What is expected: Which lines of the data hold the word "Sven"? Copy all of them.

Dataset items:

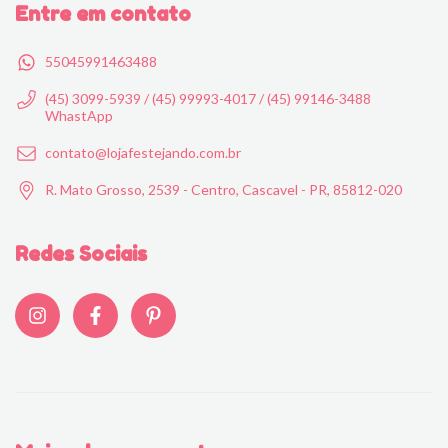
Entre em contato
55045991463488
(45) 3099-5939 / (45) 99993-4017 / (45) 99146-3488
WhastApp
contato@lojafestejando.com.br
R. Mato Grosso, 2539 - Centro, Cascavel - PR, 85812-020
Redes Sociais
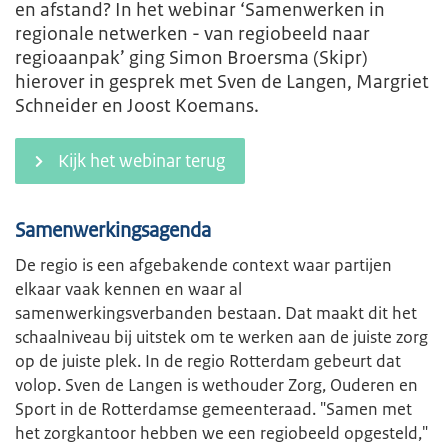
en afstand? In het webinar ‘Samenwerken in
regionale netwerken - van regiobeeld naar
regioaanpak’ ging Simon Broersma (Skipr)
hierover in gesprek met Sven de Langen, Margriet
Schneider en Joost Koemans.
Kijk het webinar terug
Samenwerkingsagenda
De regio is een afgebakende context waar partijen
elkaar vaak kennen en waar al
samenwerkingsverbanden bestaan. Dat maakt dit het
schaalniveau bij uitstek om te werken aan de juiste zorg
op de juiste plek. In de regio Rotterdam gebeurt dat
volop. Sven de Langen is wethouder Zorg, Ouderen en
Sport in de Rotterdamse gemeenteraad. "Samen met
het zorgkantoor hebben we een regiobeeld opgesteld,"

Reply:
hierover in gesprek met Sven de Langen, Margriet
volop. Sven de Langen is wethouder Zorg, Ouderen en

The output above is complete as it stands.